De la piste d’atterrissage aux sentiers de l’oubli : la débaptisation de l’aéroport de Port-Gentil, entérinée par le Conseil des ministres du 20 février 2025 est une décision lourde de sens : l’infrastructure aéroportuaire ne portera plus le nom d’Ali Bongo Ondimba, mais celui de Joseph Rendjambe Issani. Derrière ce simple changement de dénomination, c’est tout un pan de l’histoire récente du Gabon qui est réécrit, signe d’une volonté assumée d’effacer l’ancien président du paysage national. Déchu en août 2023, renié par son propre camp et ignoré par les nouvelles autorités, Ali Bongo apparaît aujourd’hui comme un homme à effacer, à la fois des mémoires officielles et de l’espace public. Michel Ndong Esso* décrypte cette mise à l’écart progressive, reflet des règnes autoritaires qui finissent par s’effondrer sous leur propre poids.

Du sommet de l’État à l’oubli, il n’y a qu’un coup de balai : Ali Bongo en fait l’amère expérience. © GabonReview

 

Le Conseil des ministres du 20 février 2025 marque un tournant dans l’histoire du Gabon. Pour la première fois, un édifice public d’envergure portant le patronyme d’un ancien Chef d’État a été rebaptisé.

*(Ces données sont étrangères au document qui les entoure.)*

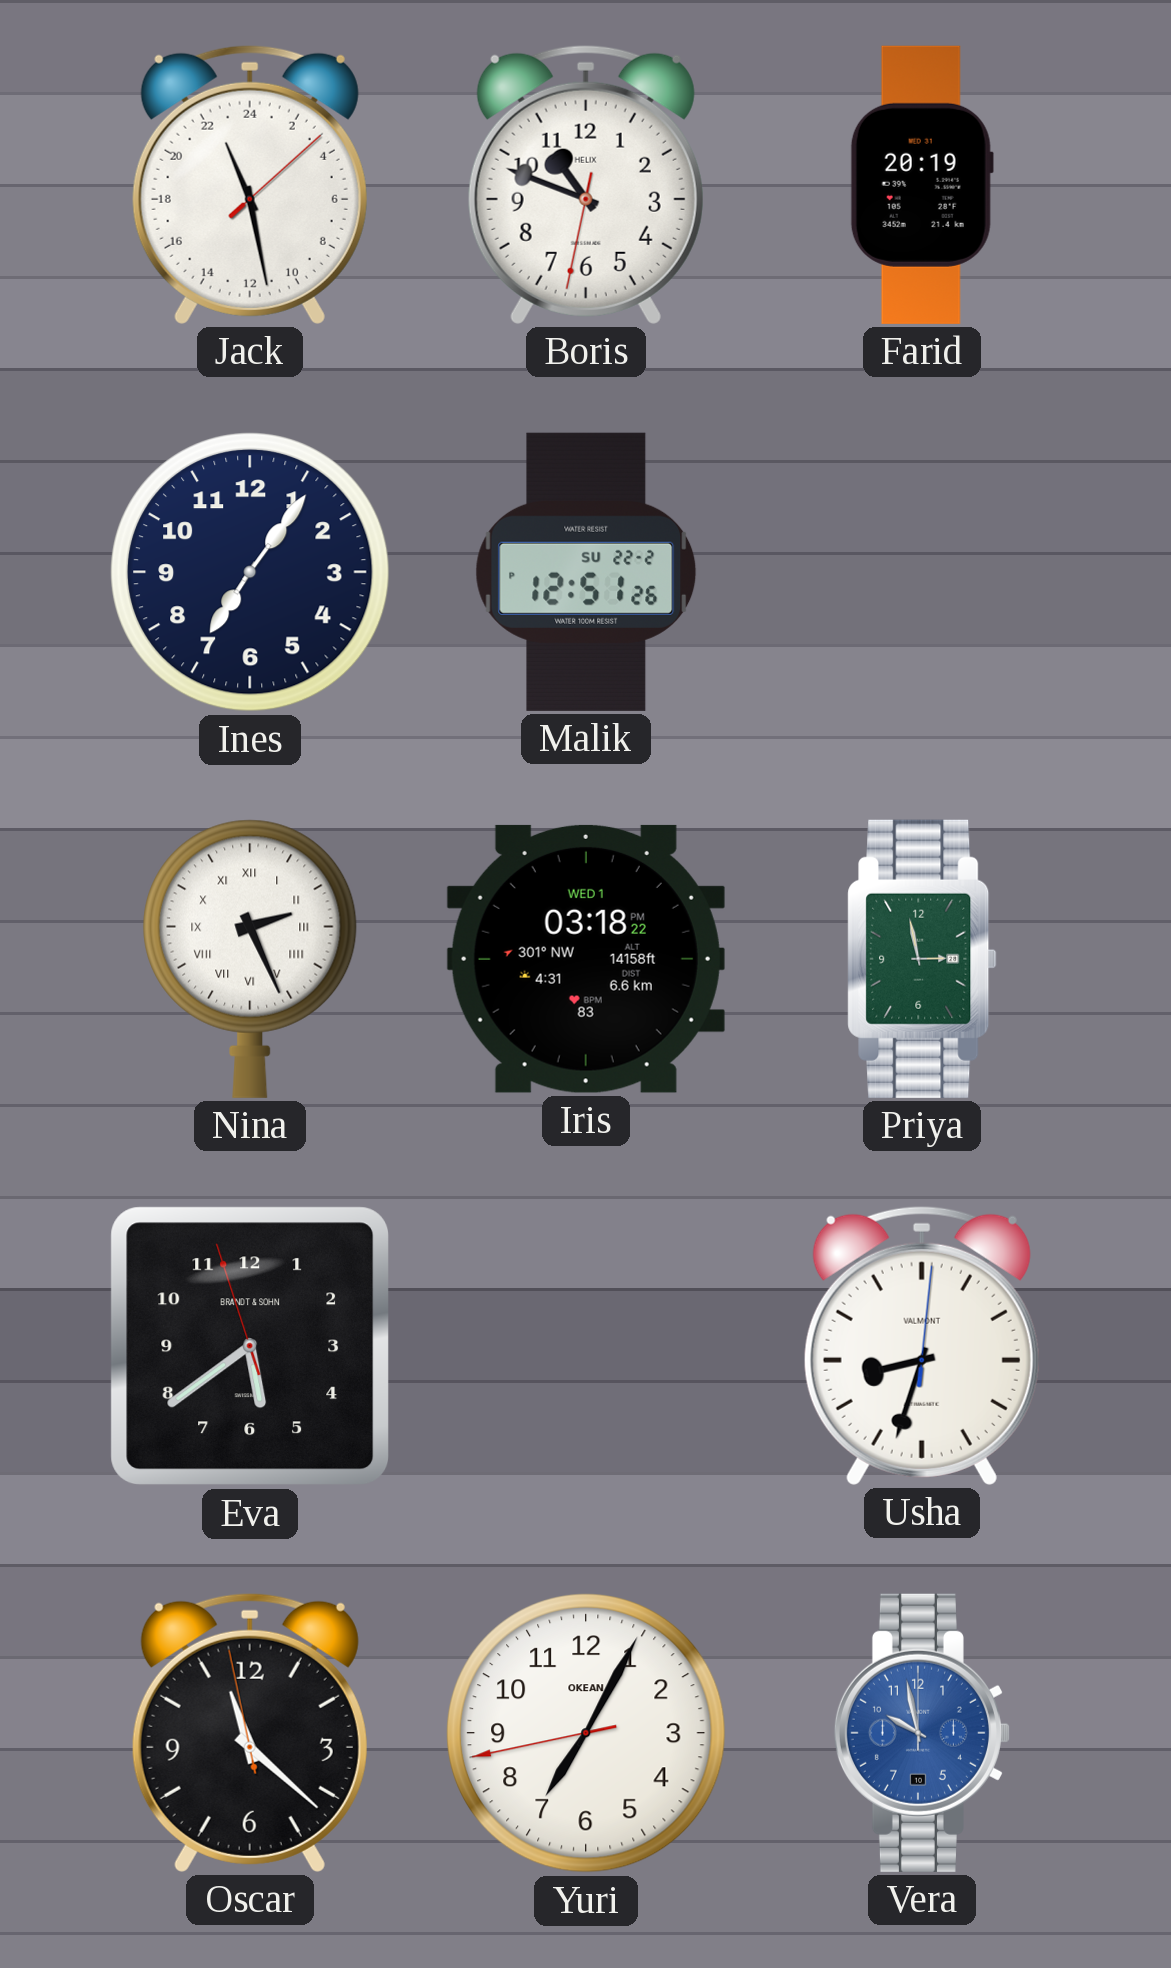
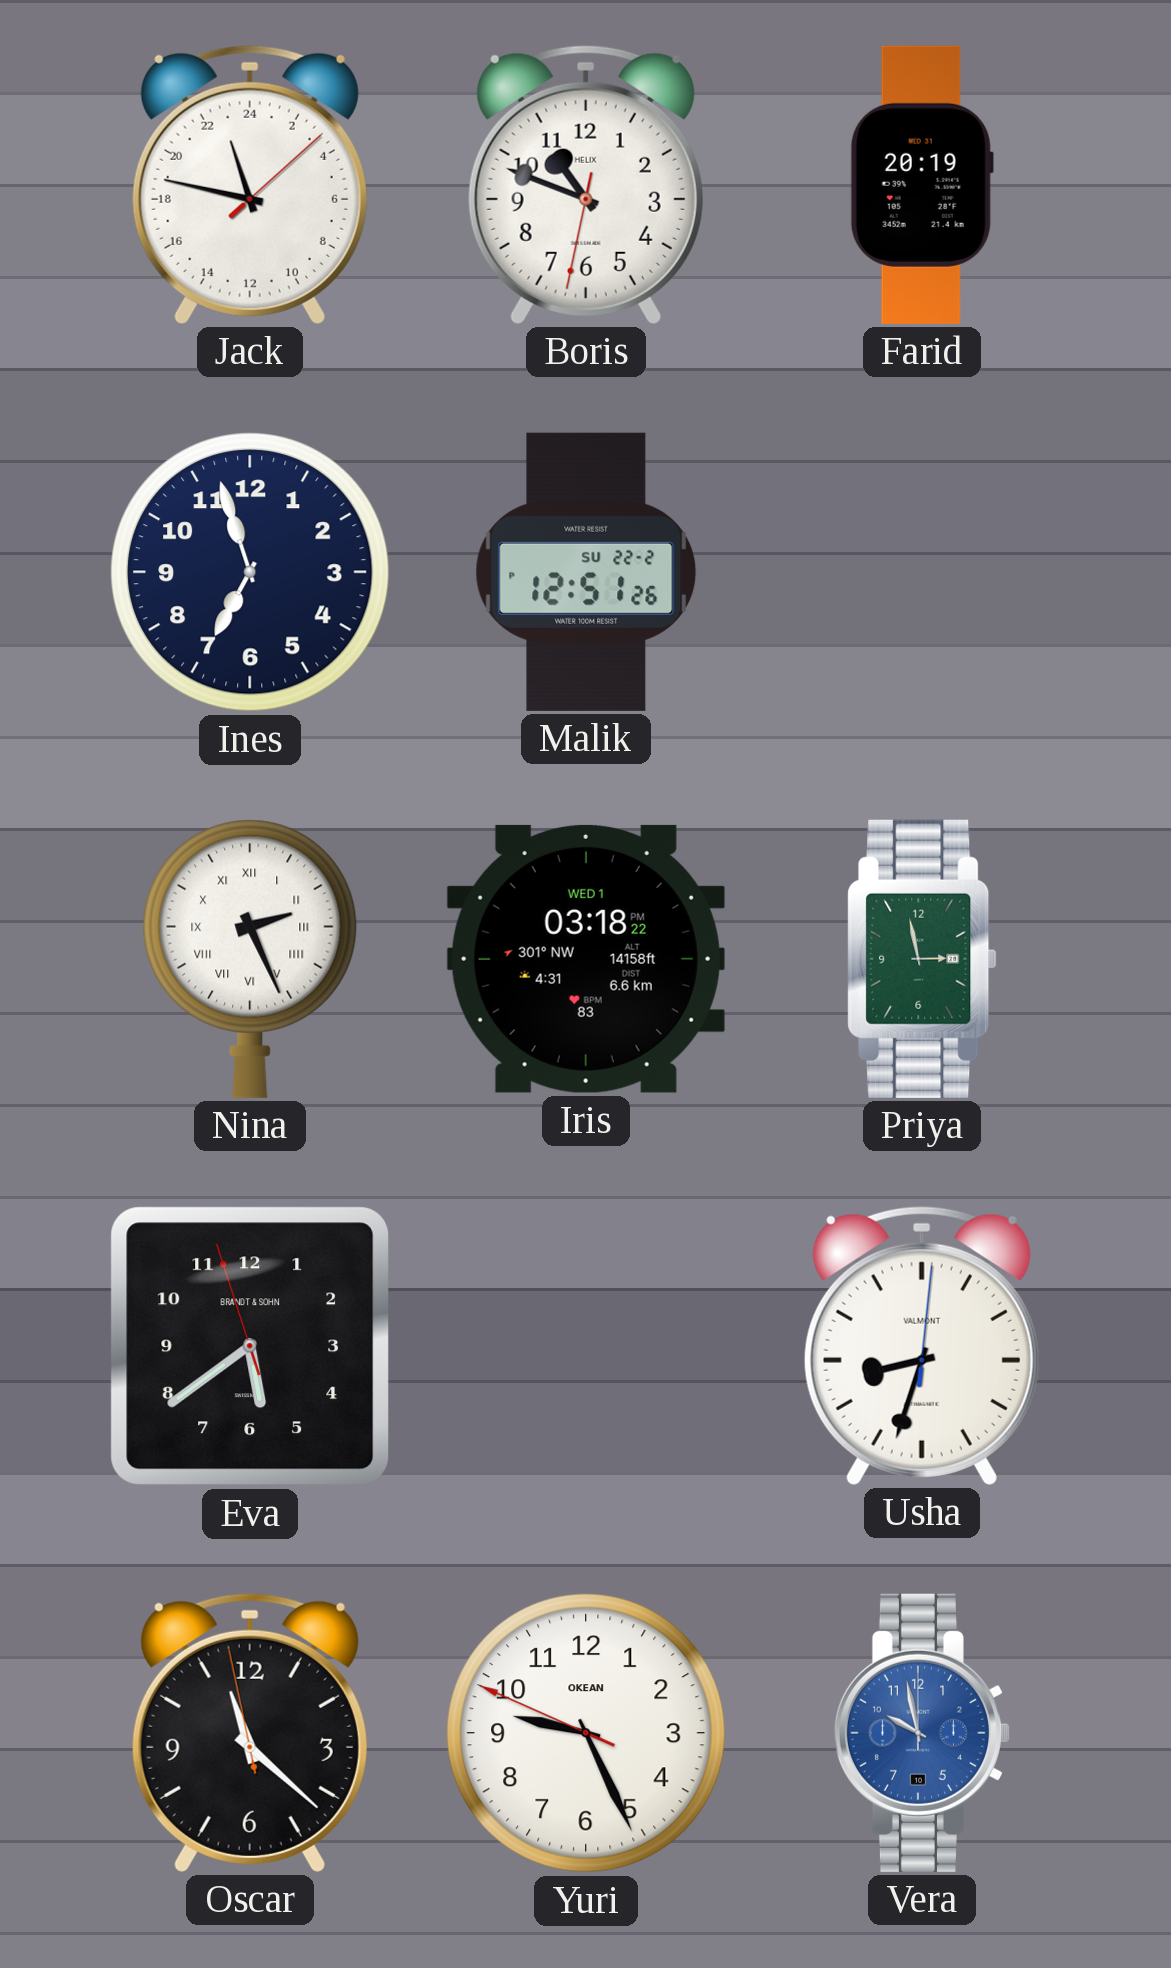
Jack: 22:28 -> 22:47
Ines: 7:06 -> 6:57
Yuri: 7:04 -> 9:25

Anciennement appelée aéroport international Ali Bongo Ondimba, la piste d’atterrissage de Port-Gentil «sera désormais officiellement désignée sous le nom d’aéroport international Joseph Rendjambe Issani», peut-on lire dans le communiqué final. Si le Gouvernement gabonais assure vouloir rendre hommage à la mémoire de cet illustre fils du pays «dont l’œuvre politique, l’engagement pour le progrès social et la contribution à l’édification de notre nation ont marqué de manière indéniable l’histoire du pays», difficile cependant de ne pas y voir une subtile manœuvre visant à réécrire l’histoire du Gabon sans le prédécesseur de Brice Clotaire Oligui Nguema. Stratège réputé dans le muselage et la censure de ses adversaires politiques, Ali Bongo, l’effaceur en Chef, semble donc assister impuissamment à sa suppression de l’histoire du Gabon.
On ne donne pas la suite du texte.